Is there a catch? Of course! As Amazon’s Jeff Bezos says, “It’s always the first day!” What does Bezos mean? The competitive process is continuous. Surviving today’s storm once does not grant immunity against future storms. Kansans, for example, expect tornadoes every year. Winners stand out amidst the storms.

Among the most interesting things I observe among private equity mid-market portfolio companies is that (i) the investment thesis is rarely put into practice with the portfolio company’s leadership team, and / or (ii) the plan is only done once at the beginning of the investment. Although budgeting processes can be an annual routine, strategic planning is not. This is precarious on several levels. Let’s explore some.

The places of organic and purchasing growth are basic elements of the investment thesis. Organic growth tends to drive workforce. Part of that count may be C-level and supervisor. Interestingly, that new managerial staff did not participate in the planning process that their position may have created, and as a result, they may not be reconciled to the plan. These people do not have malicious intentions. Rather, they are trapped in an “unconscious ignorance” of relevant information.

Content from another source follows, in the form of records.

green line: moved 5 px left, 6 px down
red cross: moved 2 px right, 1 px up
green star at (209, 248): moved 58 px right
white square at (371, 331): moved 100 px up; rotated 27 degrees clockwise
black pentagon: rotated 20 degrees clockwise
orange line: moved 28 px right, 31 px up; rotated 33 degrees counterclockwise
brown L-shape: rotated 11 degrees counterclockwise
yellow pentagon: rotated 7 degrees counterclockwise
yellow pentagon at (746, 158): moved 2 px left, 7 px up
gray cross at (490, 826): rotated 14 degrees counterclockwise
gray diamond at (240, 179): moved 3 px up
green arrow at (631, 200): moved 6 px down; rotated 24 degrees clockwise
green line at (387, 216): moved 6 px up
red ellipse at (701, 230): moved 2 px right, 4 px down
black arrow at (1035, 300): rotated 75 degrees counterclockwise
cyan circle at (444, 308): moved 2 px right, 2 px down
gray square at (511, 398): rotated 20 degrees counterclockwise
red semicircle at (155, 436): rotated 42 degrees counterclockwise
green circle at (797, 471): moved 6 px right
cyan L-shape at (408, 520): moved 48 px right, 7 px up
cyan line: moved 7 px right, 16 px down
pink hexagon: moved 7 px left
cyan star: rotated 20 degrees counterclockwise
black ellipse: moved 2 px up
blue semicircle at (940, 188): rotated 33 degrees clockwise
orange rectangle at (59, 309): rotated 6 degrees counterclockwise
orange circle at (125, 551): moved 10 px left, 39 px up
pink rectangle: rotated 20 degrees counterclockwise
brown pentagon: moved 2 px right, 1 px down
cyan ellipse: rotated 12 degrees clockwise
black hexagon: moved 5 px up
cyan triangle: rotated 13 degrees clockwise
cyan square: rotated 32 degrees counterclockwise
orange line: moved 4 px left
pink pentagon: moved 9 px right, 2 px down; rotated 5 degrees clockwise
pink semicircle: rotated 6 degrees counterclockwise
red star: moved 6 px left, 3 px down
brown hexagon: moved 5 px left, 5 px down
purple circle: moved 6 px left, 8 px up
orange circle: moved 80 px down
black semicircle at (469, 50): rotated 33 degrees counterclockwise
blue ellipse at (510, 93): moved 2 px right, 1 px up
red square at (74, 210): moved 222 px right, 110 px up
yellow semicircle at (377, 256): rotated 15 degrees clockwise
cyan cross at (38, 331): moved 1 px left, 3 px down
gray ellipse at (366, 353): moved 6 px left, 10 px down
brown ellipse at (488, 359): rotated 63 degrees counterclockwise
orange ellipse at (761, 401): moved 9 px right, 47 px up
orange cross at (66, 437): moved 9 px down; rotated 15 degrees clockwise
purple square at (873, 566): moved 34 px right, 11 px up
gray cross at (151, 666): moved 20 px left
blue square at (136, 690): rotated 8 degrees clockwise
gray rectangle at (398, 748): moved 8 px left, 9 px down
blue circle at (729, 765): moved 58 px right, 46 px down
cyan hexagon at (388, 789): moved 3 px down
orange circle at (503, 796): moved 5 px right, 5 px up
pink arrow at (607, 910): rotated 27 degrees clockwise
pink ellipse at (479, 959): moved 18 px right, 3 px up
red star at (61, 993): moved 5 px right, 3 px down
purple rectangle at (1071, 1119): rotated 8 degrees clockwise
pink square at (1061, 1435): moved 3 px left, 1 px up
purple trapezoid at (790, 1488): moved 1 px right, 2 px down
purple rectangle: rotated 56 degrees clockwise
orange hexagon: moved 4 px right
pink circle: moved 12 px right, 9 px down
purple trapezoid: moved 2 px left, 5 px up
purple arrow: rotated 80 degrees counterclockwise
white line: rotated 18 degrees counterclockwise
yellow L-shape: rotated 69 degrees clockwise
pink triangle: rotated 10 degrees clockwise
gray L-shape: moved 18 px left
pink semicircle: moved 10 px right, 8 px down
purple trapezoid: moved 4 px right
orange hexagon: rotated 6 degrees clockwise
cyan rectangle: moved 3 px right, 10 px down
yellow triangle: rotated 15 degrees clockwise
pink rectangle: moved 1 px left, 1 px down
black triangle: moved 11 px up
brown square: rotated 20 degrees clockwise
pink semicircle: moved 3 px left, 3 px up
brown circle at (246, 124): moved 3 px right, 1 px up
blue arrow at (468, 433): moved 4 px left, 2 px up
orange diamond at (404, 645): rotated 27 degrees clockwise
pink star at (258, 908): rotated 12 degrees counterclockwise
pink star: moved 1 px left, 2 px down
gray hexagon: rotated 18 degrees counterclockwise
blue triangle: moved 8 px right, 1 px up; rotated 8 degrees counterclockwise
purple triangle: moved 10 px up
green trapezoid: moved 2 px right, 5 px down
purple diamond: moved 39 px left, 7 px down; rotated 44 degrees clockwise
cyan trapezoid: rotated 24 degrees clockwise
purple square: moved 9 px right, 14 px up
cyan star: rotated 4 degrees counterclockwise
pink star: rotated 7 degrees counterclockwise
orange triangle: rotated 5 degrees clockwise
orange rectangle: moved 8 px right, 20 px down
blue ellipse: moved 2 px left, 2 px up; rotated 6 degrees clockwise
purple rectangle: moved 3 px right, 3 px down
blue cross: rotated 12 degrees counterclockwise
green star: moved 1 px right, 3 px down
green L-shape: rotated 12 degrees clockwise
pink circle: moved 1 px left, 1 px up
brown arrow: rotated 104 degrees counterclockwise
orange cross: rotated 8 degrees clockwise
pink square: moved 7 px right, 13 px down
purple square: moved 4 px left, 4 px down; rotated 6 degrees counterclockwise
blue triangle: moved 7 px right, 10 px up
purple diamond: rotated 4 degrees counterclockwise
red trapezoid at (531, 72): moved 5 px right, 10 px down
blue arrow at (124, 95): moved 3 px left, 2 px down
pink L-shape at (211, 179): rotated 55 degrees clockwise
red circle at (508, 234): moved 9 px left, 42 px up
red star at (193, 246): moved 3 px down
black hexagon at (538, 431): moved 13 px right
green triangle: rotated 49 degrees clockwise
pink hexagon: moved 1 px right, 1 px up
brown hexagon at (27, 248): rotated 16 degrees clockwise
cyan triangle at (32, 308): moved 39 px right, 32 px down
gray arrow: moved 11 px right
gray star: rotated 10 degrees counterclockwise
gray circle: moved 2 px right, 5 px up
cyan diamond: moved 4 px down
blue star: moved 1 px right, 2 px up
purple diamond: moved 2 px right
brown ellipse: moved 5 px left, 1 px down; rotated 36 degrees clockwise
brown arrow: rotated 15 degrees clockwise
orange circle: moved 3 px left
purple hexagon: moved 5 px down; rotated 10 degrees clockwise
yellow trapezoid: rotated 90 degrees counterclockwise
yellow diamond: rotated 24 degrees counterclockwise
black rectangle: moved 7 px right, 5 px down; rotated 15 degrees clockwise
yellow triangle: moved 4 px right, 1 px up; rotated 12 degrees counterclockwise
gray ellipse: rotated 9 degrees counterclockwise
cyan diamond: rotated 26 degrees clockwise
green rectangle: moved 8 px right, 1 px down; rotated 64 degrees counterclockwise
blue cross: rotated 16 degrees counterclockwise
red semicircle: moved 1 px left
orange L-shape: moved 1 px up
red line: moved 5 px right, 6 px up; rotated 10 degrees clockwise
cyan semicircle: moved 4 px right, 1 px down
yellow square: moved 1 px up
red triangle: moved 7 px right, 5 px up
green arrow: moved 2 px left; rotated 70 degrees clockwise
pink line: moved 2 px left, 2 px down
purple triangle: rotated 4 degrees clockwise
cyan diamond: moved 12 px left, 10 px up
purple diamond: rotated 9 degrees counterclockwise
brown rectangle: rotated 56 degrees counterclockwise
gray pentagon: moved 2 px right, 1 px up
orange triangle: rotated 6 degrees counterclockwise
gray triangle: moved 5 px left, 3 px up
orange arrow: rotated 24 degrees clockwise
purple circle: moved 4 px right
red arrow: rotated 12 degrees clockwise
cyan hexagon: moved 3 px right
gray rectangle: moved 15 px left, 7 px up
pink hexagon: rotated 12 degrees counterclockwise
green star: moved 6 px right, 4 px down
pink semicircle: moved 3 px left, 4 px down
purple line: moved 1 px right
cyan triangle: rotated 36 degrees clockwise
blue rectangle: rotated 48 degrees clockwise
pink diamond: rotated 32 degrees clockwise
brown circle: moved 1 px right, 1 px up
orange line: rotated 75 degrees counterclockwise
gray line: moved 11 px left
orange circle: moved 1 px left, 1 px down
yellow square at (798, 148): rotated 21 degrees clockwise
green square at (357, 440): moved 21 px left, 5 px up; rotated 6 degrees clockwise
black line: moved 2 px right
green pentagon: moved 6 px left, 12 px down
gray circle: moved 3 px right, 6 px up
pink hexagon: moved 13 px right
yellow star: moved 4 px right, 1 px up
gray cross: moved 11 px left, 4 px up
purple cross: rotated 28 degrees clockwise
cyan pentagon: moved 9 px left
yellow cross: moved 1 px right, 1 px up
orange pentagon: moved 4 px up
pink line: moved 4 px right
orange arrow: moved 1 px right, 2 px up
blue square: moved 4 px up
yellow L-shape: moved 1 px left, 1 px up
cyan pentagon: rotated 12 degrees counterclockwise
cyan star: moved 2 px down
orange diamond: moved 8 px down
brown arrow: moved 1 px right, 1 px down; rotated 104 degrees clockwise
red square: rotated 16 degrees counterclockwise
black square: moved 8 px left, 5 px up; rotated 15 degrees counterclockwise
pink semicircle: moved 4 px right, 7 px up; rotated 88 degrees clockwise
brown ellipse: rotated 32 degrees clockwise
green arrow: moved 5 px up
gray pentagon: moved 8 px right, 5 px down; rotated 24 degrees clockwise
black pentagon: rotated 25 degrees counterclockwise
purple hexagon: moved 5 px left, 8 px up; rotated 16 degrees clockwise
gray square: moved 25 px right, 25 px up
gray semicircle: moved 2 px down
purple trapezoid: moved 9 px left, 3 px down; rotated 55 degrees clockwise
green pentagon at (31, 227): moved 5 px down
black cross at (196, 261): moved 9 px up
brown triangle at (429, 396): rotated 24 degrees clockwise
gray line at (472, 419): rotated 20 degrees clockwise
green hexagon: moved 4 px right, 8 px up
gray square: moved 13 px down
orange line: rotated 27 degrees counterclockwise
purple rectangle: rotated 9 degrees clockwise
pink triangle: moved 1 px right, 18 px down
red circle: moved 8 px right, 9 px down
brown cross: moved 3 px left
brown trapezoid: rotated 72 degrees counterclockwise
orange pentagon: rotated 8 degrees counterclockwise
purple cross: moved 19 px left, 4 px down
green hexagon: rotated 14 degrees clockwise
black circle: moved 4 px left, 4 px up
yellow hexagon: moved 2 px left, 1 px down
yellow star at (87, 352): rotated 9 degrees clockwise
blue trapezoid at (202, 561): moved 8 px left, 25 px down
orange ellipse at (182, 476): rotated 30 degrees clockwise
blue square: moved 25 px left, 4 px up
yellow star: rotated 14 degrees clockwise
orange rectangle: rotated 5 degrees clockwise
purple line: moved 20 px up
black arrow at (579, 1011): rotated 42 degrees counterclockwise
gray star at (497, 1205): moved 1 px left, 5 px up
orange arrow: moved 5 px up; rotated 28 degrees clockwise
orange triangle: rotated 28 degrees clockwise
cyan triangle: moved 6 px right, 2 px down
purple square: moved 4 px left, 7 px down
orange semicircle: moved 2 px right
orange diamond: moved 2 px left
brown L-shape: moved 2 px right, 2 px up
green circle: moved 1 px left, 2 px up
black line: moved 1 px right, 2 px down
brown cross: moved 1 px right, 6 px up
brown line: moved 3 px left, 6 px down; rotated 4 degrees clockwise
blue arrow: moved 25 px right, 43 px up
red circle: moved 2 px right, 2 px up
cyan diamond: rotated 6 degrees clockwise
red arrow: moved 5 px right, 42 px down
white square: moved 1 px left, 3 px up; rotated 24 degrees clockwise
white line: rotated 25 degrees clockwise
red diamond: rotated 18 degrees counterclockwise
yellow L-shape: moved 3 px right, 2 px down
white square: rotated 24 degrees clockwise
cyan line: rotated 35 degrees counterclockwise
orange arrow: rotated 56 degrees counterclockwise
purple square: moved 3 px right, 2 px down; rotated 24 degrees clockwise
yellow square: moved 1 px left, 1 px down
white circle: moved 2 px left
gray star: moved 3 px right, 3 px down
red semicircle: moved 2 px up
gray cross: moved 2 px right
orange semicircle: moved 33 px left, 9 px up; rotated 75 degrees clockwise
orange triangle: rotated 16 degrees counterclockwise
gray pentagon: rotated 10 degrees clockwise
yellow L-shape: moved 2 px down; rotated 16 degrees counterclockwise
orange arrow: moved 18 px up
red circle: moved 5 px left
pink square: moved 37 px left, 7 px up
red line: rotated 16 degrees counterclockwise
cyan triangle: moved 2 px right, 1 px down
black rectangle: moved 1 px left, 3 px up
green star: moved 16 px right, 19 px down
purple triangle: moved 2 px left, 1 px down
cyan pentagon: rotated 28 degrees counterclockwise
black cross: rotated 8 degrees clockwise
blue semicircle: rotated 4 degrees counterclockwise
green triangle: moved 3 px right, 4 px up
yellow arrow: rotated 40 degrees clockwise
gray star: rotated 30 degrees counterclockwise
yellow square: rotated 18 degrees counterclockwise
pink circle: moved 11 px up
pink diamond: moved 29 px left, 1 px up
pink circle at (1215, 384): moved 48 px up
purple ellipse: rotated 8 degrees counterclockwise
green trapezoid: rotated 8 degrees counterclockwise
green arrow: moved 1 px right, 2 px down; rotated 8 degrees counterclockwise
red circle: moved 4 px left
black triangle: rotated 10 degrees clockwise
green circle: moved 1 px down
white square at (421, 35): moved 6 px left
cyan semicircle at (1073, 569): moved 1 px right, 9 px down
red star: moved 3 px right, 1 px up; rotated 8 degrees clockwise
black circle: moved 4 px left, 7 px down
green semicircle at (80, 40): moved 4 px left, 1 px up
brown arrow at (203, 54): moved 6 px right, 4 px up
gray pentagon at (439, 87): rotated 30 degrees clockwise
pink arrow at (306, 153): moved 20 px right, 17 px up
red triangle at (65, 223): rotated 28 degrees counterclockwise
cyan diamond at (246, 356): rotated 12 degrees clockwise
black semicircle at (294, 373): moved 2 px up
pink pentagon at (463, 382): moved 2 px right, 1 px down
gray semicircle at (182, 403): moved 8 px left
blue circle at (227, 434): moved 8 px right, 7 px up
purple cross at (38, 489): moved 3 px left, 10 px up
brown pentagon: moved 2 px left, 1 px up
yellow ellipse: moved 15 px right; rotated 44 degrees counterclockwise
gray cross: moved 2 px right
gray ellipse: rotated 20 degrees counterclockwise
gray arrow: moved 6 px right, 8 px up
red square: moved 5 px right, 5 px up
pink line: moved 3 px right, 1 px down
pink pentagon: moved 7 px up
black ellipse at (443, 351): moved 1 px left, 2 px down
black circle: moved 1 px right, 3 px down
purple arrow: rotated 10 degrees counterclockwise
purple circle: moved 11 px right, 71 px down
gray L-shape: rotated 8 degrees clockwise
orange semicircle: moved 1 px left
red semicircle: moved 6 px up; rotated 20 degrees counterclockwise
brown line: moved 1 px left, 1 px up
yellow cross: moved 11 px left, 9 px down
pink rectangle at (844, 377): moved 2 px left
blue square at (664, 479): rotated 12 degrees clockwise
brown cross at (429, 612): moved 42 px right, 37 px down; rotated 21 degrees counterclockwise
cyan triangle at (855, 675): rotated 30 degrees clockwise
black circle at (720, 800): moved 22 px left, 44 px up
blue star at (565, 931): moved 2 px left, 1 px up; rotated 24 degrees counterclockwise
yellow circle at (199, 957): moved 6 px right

Additionally, they may have knowledge of the competitive terrain that could beneficially alter the plan, whether on offense or defense.

Purchasing growth injects a different company, with a different culture, into the mix. Aside from the unpleasant odds of a successful integration, the acquired entity may (i) be unfamiliar with the granularity of the plan and / or (ii) have an execution paradigm unrelated to the logic of integration. Who reconciles the variance?

One last point is relevant to strategic intent. Leadership teams can build on strategic intent and make good tactical modifications, but they do not communicate the changes to supervisors of critical business model processes. These oversights often have unintended consequences. Examples include misdirected resources and workflow bottlenecks.

Assumption is the mother of all disasters. To make improvisation, adaptation, and self-improvement a competitive differentiator, we must embrace Patrick Lencioni’s warning about continually promoting organizational clarity. This includes metrics and communication mechanisms to promote both alignment and progress against goals. “Gunny” Tom Highway did this to make sure his company of soldiers was successful.

We start with movies. Let’s finish with a couple. Flight of the phoenix and Apollo 13 they are wonderful films that demonstrate “improvise, adapt and overcome.” On Flight of the phoenix, the strategic intention was to escape alive from an accident in the desert. The survivors built a single-engine plane from the wreckage and flew to safety. On Apollo 13, the crew, NASA and the contractors suffered a space explosion, salvaged the remaining resources to improvise a “lifeboat” and returned the crew to Earth safely. Analysts referred to the mission as a “successful failure”, with no moon landing, but no dead crew.

None of us is as smart as all of us. When the strategic intent is in the hands of trained professionals, value is created. When not, the scenario tends to look like “Who’s First?” From Abbott and Costello. Since value creation is no laughing matter, “improvise, adapt and overcome” makes a lot more sense in the mid-market.